You can't really modify APM to support drives greater than 2 TiB. I suppose you could simply increase the logical block size from 512 bytes to something like 4096. That would increase the upper limit to 16 TiB. But that might also require a native advanced format drive, which are rare.

But Tivo could join the 21st century and do what everyone else on the planet does: put the OS on flash and just put the recordings on the hard drive. Upgrading could then be as simple as plugging in a brand new drive, but you'd lose your previous recordings.

It'd be easy to copy the hard drive to another hard drive of the same size, but when copying to a bigger size I'm not sure how you'd expand it. Could be as simple as using a common partition tool to increase the size of the partition.


----------



## jmbach (Jan 1, 2009)

BobCamp1 said:


> You can't really modify APM to support drives greater than 2 TB.
> 
> But you can do what everyone else on the planet does: put the OS on flash and just put the recordings on the hard drive. Upgrading could then be as simple as plugging in a brand new drive, but you'd lose your previous recordings.
> 
> It'd be easy to copy the hard drive to another hard drive of the same size, but I'm not sure how you'd expand it. Could be as simple as using a common partition tool to increase the size of the partition.


Yes and no. The current APM is based on 512 byte blocks. The 4 tuner premieres have code found in a reserved area of each entry in the APM. If that code tells the OS to toggle to 4k blocks, then you can have larger than 2TB drives. Although it is in APM format, nothing forces TiVo to stick to a true APM format.
Common partition tools don't work on TiVos. Even so, expanding the MFS media partition in the APM will not increase the size of it inside the Media File System itself.


----------



## bradleys (Oct 31, 2007)

Am_I_Evil said:


> Well whatever they're doing Weaknees has already figured out the upgrade method...hopefully something is posted here soon...


I agree, it took Weeknees all of one day to start offering upgraded drives. So the changes necessary cannot be too difficult.

Is the guy that put together all of the Premier upgrade tools still around? I cannot remember his username at the moment.


----------



## nooneuknow (Feb 5, 2011)

bradleys said:


> I agree, it took Weeknees all of one day to start offering upgraded drives. So the changes necessary cannot be too difficult.
> 
> Is the guy that put together all of the Premier upgrade tools still around? I cannot remember his username at the moment.


That would be Comer, who I believe is located in Canada. He's been MIA around here for a long time (unless I missed some posts).

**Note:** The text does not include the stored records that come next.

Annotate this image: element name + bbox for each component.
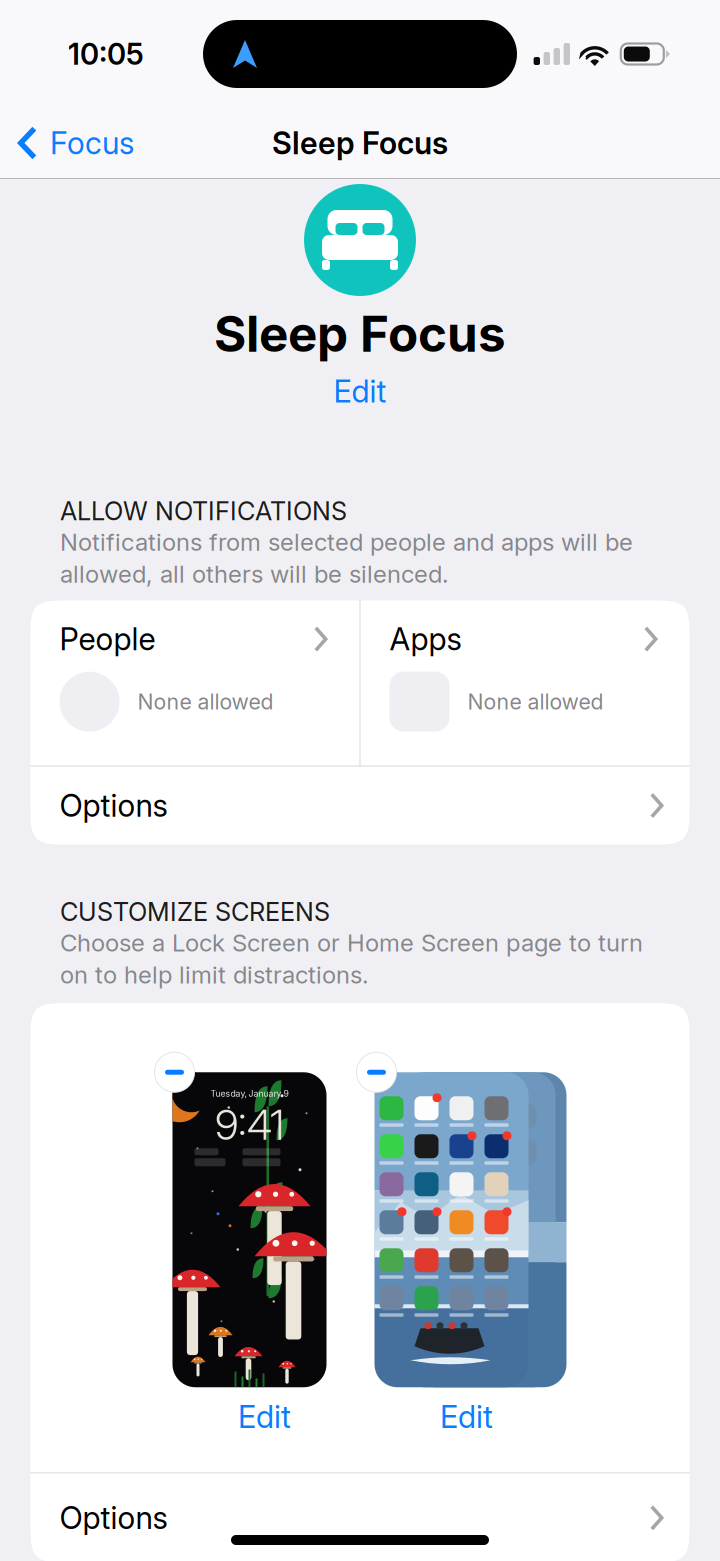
staticText: Notifications from selected people and a… xyxy=(60,527,633,556)
staticText: Options xyxy=(60,787,168,824)
button[interactable]: Remove screen xyxy=(154,1052,194,1092)
staticText: Edit xyxy=(440,1398,493,1435)
staticText: 9:41 xyxy=(215,1100,284,1150)
staticText: Options xyxy=(60,1499,168,1536)
staticText: Choose a Lock Screen or Home Screen page… xyxy=(60,928,643,957)
staticText: Tuesday, January 9 xyxy=(210,1088,288,1099)
button[interactable]: Apps xyxy=(360,600,690,766)
staticText: People xyxy=(60,620,156,658)
staticText: Sleep Focus xyxy=(214,304,506,364)
staticText: Sleep Focus xyxy=(272,124,448,162)
button[interactable]: Edit xyxy=(424,1394,509,1439)
staticText: ALLOW NOTIFICATIONS xyxy=(60,496,347,526)
button[interactable]: Remove screen xyxy=(356,1052,396,1092)
button[interactable]: People xyxy=(30,600,360,766)
staticText: Focus xyxy=(50,124,134,162)
button[interactable]: Edit xyxy=(222,1394,307,1439)
staticText: Edit xyxy=(334,373,386,410)
staticText: CUSTOMIZE SCREENS xyxy=(60,896,330,927)
button[interactable]: Options xyxy=(30,766,690,844)
staticText: None allowed xyxy=(468,689,604,714)
staticText: Edit xyxy=(238,1398,291,1435)
staticText: 10:05 xyxy=(68,36,144,72)
staticText: None allowed xyxy=(138,689,274,714)
staticText: allowed, all others will be silenced. xyxy=(60,560,449,588)
button[interactable]: Edit xyxy=(318,369,402,414)
staticText: on to help limit distractions. xyxy=(60,960,369,989)
button[interactable]: Focus xyxy=(0,108,150,178)
button[interactable]: Options xyxy=(30,1473,690,1561)
staticText: Apps xyxy=(390,620,462,658)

He has a gmail email address that displays on the screen of JMFS as it boots.


----------



## Dan203 (Apr 17, 2000)

Apparently you don't need anything to upgrade a Roamio. Just pop in a bigger drive and it's recognized automatically....

http://www.tivocommunity.com/tivo-vb/showthread.php?p=9780829#post9780829


----------



## ggieseke (May 30, 2008)

Dan203 said:


> Apparently you don't need anything to upgrade a Roamio. Just pop in a bigger drive and it's recognized automatically....
> 
> http://www.tivocommunity.com/tivo-vb/showthread.php?p=9780829#post9780829


Holy bat s**t, Batman! It's starting to look like they took almost everything we've been wanting for years and rolled it up in one MAJOR upgrade.


----------



## mr.unnatural (Feb 2, 2006)

Wow. This thing is tiny compared to older Tivos. Nice to see that Tivo finally incorporated the same drive upgrade philosophy that Ultimate TV had in their DVRs over a decade ago.


----------



## c-collins (Sep 27, 2003)

Now I am wondering what the problem is with drives greater than 3TB and can it be fixed.


----------



## BobCamp1 (May 15, 2002)

c-collins said:


> Now I am wondering what the problem is with drives greater than 3TB and can it be fixed.

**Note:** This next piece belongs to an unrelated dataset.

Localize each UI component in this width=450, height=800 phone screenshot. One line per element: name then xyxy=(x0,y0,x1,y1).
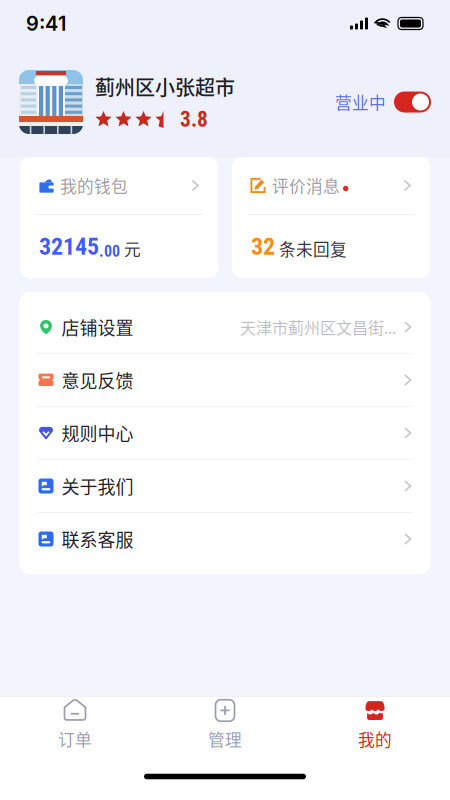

The Tivo probably only partitions the first 3 TB of the drive. You could take the drive back out and use gparted to expand the partition, plop it back in, and see if it works.

But it'll take a while to fill up a 4 TB hard drive to see if it truly works, even with 4 tuners. That's probably the test Weakness is running right now.


----------



## BobCamp1 (May 15, 2002)

jmbach said:


> Yes and no. The current APM is based on 512 byte blocks. The 4 tuner premieres have code found in a reserved area of each entry in the APM. If that code tells the OS to toggle to 4k blocks, then you can have larger than 2TB drives. Although it is in APM format, nothing forces TiVo to stick to a true APM format.
> Common partition tools don't work on TiVos. Even so, expanding the MFS media partition in the APM will not increase the size of it inside the Media File System itself.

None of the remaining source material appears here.